This is fuckin' bizarre to see, gonna be real.
I'm gonna have to point some things out here.
-"Tankie," as a term, came from Great Britain's communist party in the 50's. It's a term created by communists-- not even people who self-describe as socialists, self-identified communists-- to derogatorily refer to those who defended Soviet action against the Czechs where they rolled the tanks in. So keep that in mind, those of you who think that communism, ab initio, implies support for the actions of the Soviet Union. It does not. If it did, the phrase "tankie" wouldn't exist. This happened in the 50's, incidentally. The rejection of the Soviet Union as real communism by communists, and the rejection of Soviet actions on humanitarian grounds, began before Stalin was even in the ground.
-Of course the Soviet Union committed genocide. At least among the socialist community here on ERA (and believe it or not, we do keep a community) that is a widely-held consensus. I was encouraged to drop a friend because he started doing the "just asking questions" routine about whether or not the Holodomor was "really" a genocide-- and I did, because I couldn't get him to change his mind about that.
-Corollary to that-- you know what's really sketchy? In 2014 the official position of the Russian Federation was to start denying that the famine in Ukraine was a genocide. From then on, you'd find a lot more socialist and communist groups online willing to cape for that shit. This may seem to be a bit off topic, but those people describing current day Russia as a soft reboot of the Soviet Union are pulling on a decently big thread. The aforementioned friend from the bullet point above suddenly also started caping for the Assad regime, claiming that he was the "true socialist choice." Which leads me to:
-When those of us who see this kind of shit happening and fight against it get lumped in with people who've started supporting state capitalist propaganda, it's pretty upsetting.
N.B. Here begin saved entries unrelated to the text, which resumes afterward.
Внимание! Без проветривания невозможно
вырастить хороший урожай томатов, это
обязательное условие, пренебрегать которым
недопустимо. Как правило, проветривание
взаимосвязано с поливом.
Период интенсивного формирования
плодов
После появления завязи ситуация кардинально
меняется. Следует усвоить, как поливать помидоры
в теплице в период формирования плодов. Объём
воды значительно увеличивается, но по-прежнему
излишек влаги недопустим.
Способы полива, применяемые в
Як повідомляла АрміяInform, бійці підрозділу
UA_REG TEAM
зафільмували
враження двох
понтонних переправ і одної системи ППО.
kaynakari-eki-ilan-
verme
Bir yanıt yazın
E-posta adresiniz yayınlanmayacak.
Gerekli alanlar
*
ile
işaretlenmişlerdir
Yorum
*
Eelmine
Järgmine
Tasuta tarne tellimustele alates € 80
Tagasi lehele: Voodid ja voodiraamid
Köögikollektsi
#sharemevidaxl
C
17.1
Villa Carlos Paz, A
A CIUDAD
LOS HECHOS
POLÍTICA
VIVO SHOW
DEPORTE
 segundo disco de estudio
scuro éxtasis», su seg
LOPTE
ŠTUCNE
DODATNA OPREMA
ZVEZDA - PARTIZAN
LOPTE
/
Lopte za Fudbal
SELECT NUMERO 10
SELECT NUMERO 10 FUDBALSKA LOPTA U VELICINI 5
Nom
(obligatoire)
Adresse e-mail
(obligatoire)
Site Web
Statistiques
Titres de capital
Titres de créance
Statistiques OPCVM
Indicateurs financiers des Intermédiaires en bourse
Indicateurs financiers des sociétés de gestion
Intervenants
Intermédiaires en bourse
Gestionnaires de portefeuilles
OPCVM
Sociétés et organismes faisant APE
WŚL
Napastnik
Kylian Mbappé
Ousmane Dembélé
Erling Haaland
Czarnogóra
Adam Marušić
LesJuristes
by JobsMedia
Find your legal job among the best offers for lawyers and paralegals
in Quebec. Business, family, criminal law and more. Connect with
I get it-- and I'd like to think most of us on SocialistERA get it-- it can be frustrating and it can feel like we're caping for horrible regimes when we suggest the actual principles of communism haven't been implemented. But at the center of that argument is the reality that propaganda has been and is always being used to shape the perception of what socialism and communism is by state actors. This is why I take a much more ambivalent position to the hammer and sickle. I don't mind it on a personal level, but it's something of an albatross around our necks in some spots. I can get why Ukranians wouldn't appreciate it. 'S not happy memories and it is, in a very subtle way, being used as a symbol against them. When socialists stick to these symbols it's out of a desire and determination to overcome the imposed definitions of these meanings. Not to go back to failed experiments but to find the untarnished spirit that created these symbols and hearken back to the dreams they carried. Whether that's even possible isn't for me to judge, honestly-- but if I had to explain why I think socialists are so dogshit at branding, it'd be this.
-It's not being ignorant of history to be familiar with the Trail of Tears or the Tuskegee experiments or the coup in Iran or the shit with the Contras or the Atlantic Slave Trade or the fuckin' Iraq War. America's done some fuckin' dirt. If the stars and stripes get to not represent that history then it stands to reason the H&S might be able to shake off its stink too. But like I said, I have no strong impulse for or against believing that's a hill worth dying over.